> _THE PROBLEM_
Beginning with the line where "Development Time" appears, restate the lines word for word through the last one in the listing.
◆ ◆ ◆ ◆
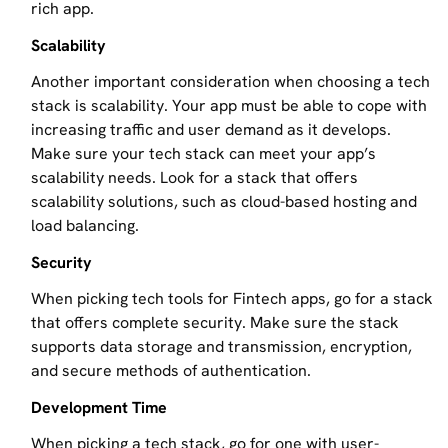
rich app.
Scalability
Another important consideration when choosing a tech
stack is scalability. Your app must be able to cope with
increasing traffic and user demand as it develops.
Make sure your tech stack can meet your app’s
scalability needs. Look for a stack that offers
scalability solutions, such as cloud-based hosting and
load balancing.
Security
When picking tech tools for Fintech apps, go for a stack
that offers complete security. Make sure the stack
supports data storage and transmission, encryption,
and secure methods of authentication.
Development Time
When picking a tech stack, go for one with user-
◆ ◆ ◆ ◆
> _RESULT_
Development Time
When picking a tech stack, go for one with user-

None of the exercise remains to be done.